Current best evidence for clinical care (more info)
Objective: Animal studies suggested that angiotensin-converting enzyme inhibitors (ACEi) and angiotensin-receptor blockers (ARB) facilitate the inoculation of potentially leading to a higher risk of infection and/or disease severity. We aimed to systematically evaluate the risk of COVID-19 infection and the risk of severe COVID-19 disease associated with previous exposure to (ACEi) and/or ARB).
Methods: MEDLINE, CENTRAL, PsycINFO, Web of Science Core Collection were searched in June 2020 for controlled studies. Eligible studies were included and random-effects meta-analyses were performed. The estimates were expressed as odds ratios (OR) and 95% confidence intervals (95%CI). Heterogeneity was assessed with I2 test. The confidence in the pooled evidence was appraised using the GRADE framework.
Results: Twenty-seven studies were included in the review. ACEi/ARB exposure did not increase the risk of having a positive test for COVID-19 infection (OR 0.99, 95%CI 0.89-1.11; I2 = 36%; 5 studies, GRADE confidence moderate). The exposure to ACEi/ARB did not increase the risk of all-cause mortality among patients with COVID-19 (OR 0.91, 95%CI 0.74-1.11; I2 = 20%; 17 studies; GRADE confidence low) nor severe/critical COVID-19 disease (OR 0.90, 95%CI 0.74-1.11; I2 = 55%; 17 studies; GRADE confidence very low). Exploratory analyses in studies enrolling hypertensive patients showed a association of ACEi/ARB with a significant decrease of mortality risk.

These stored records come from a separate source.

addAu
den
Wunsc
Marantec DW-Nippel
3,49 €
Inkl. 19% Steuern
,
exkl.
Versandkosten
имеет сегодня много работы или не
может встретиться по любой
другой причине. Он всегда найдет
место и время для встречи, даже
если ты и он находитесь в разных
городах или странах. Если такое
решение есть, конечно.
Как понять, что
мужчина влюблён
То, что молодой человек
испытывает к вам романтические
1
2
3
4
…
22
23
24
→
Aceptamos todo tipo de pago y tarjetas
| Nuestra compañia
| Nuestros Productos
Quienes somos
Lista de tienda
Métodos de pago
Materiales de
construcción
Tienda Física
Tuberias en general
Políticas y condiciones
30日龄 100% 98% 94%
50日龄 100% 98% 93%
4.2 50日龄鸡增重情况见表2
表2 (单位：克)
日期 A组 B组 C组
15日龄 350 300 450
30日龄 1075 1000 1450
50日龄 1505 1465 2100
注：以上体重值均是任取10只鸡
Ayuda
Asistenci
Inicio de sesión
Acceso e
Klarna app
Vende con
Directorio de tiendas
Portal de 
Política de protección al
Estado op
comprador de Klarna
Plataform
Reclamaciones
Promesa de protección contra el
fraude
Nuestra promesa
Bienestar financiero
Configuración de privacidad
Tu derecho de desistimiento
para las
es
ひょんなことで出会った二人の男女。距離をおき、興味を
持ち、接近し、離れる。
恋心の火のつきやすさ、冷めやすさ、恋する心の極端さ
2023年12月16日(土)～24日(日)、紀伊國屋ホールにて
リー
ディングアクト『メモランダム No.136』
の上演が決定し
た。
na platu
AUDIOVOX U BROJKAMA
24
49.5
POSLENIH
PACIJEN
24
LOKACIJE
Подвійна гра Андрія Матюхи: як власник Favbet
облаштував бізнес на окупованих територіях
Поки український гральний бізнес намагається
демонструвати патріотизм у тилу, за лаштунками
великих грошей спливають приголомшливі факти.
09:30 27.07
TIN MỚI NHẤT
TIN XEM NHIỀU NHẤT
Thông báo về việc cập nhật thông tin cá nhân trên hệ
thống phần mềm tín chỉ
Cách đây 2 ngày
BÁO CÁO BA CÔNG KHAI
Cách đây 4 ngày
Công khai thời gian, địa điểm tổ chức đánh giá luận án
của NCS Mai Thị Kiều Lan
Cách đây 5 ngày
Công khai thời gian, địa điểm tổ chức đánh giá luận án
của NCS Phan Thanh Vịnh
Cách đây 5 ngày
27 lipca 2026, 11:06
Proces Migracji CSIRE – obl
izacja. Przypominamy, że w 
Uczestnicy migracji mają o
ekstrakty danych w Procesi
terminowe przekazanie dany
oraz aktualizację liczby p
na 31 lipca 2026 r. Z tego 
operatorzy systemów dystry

Conclusions: ACEi/ARB exposure does not seem to increase the risk of having the SARS-CoV-2 infection or developing severe stages of the disease including mortality. The potential benefits observed in mortality of hypertensive patients reassure safety, but robust studies are required to increase the confidence in the results.
|Discipline / Specialty Area||Score|
|Family Medicine (FM)/General Practice (GP)||
|General Internal Medicine-Primary Care(US)||
This systematic review and meta-analysis included 27 studies and evaluates whether ACEi and/or ARB exposure was associated with risk of adverse outcome in COVID-19. The authors found no increased risk of COVID-19 infection or mortality with use of ACEi/ARB. All studies were observational, consisting of cohort and case control studies. The authors also conducted an exploratory analysis of hypertensive patients and suggest ACEi/ARB use may reduce mortality. However, all findings require further study. More robust data are needed, but ACEi/ARB are likely safe in COVID-19.
An elegant analysis by Caldeira et al. showed again and reinforced the notion that ACE/ATII inhibition in COVID-19 patients is not associated with worse clinical outcomes, more severe disease and increased mortality. At the beginning of COVID-19 pandemic, suspicions were raised if the use of ACE or ARB inhibitors would increase the bioavailability of ACE2 receptor thus enabling virus an easier entrance into pulmonary vasculature, however, pathophysiologic explanations for such hypothesis were conflicting. Later into the pandemic, observational data started to emerge showing that there is no signal of harm in using these broadly used antihypertensive medications among hospitalized COVID-19 patients. Caldeira et al. essentially confirmed these observations in their analysis.
As an Internist, I find these results very useful since they provide evidence for COVID-19 infection handling.
This analysis of 27 studies with moderate risk of bias showed that ACE and ARB use in patients was not associated with an increased risk of COVID-19 infection. There also was no increased risk of severe infection, and in some studies there was a slightly lower mortality. The evidence for mortality conclusion was weak and required further study.
This is a systematic review, with mixed randomized controlled trials and cohorts, with control (other antihypertensive drugs or any). So, by now, our patients can continue using the ACE/ARB, if they have a medical indication. The study supports the recommendations to warn against discontinuing these drugs in the absence of clear clinical evidence. One author has a conflict of interest and the study has risk of bias, so we should emphasize the need of further data.
This is a review of clinical evidence of effect of ACEi/ARB use in COVID-19 infection. No adverse effect is apparent. While most Infectious Diseases specialists probably already know this, the analysis in this paper demonstrates the relatively low quality of evidence that is currently available.
This is pertinent to COVID and a question that arose early in the pandemic. Numerous articles have been published demonstrating lack of big, significant effect of ACE-inhibition or angiotensin receptor blockers (ARBs). This meta-analysis confirms those studies.
Many systematic reviews have been and are being conducted on this topic with contrasting results: https://pubmed.ncbi.nlm.nih.gov/?term=ace+inhibitors+covid&filter=pubt.systematicreview I doubt that this metanalysis will end the controversy. It was perhaps to be expected to have metanalyses concluding different things on such an hot topic for the reasons discussed by de Vrieze here: 10.1126/science.361.6408.1184.
There is low confidence in the quality of the evidence, but it's an important study anyway.